This is just speculation for now, but as Cosmic Book News recently reported, there are people wondering if Disney will close Marvel’s publishing arm in the forseeable future, because sales receipts everywhere really are that dismal, and specialty stores have been closing at significant rates:
The comic book industry is presently said to be in a state of collapse, and following the recent news of troubles within DC Comics, now it is being speculated Disney may actually be considering shutting down Marvel Comics.
Speculation about problems within Marvel Comics comes from a press release issued by the company where Marvel Comics Chief Creative Officer Joe Quesada and Editor-In-Chief C.B. Cebulski are attending the upcoming SXSW where the pair will be hosting a panel and putting it forth how Marvel Comics is responsible for the success in other markets, such as film, TV, video games and merchandise.

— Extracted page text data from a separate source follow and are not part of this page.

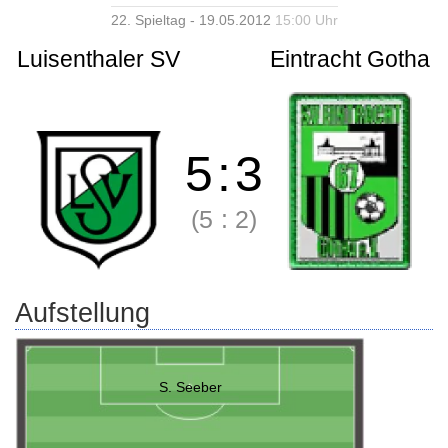
22. Spieltag - 19.05.2012
15:00 Uhr
Luisenthaler SV
Eintracht Gotha
5
:
3
(5
:
2)
Aufstellung
S. Seeber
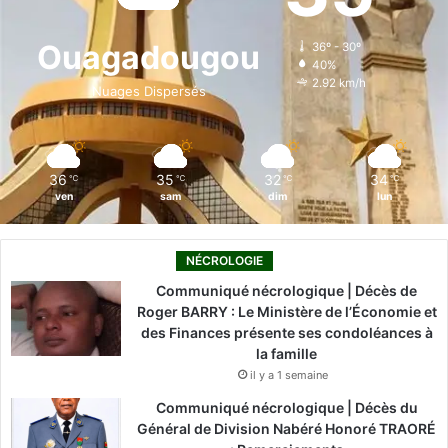
o
d
b
g
k
Ouagadougou
36º - 30º
40%
o
i
e
r
2.92 km/h
Nuages Dispersés
k
n
a
m
36
35
32
34
℃
℃
℃
℃
ven
sam
dim
lun
NÉCROLOGIE
Communiqué nécrologique | Décès de
Roger BARRY : Le Ministère de l’Économie et
des Finances présente ses condoléances à
la famille
il y a 1 semaine
Communiqué nécrologique | Décès du
Général de Division Nabéré Honoré TRAORÉ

All except their own original print offerings, of course. And this panel’s being attended by at least one company manager who’s today viewed as anathema in fandom circles, Quesada, because, lest we forget, he was the one who brought Marvel down to the rock bottom levels even before Axel Alonso did, and Cebulski’s clearly no improvement.
Bleeding Cool actually puts it forth the reason Quesada and Cebulski are doing the panel is, in essence, to save Marvel Comics, as sales have been dwindling for years and they need to convince Disney that publishing Marvel comic books – even though they are losing money – is still a good idea because it is the inspiration for markets that do make money, such as Kevin Feige’s insanely popular MCU.
As it so happens, there’s all sorts of products no longer officially in publication or manufactured that serve as inspiration for markets, like sci-fi novels, so what they’re arguing isn’t necessary. It’s not like screenwriters need to base their ideas directly on something still in publication in order to produce a movie with entertainment value. Something that may soon change, if the Captain Marvel movie is any suggestion. In the post-Stan Lee environment, it does look like things are changing for the worse (plus, they no longer have him around to promote their films and other extended merchandise). And a lot of the stories we’ve seen produced in past years, including – but not limited to – company wide crossovers, seem to be written specially to give screenwriters material they can build off of, which is ludicrous, mainly because the source material itself is very poor, no matter the movies’ merits.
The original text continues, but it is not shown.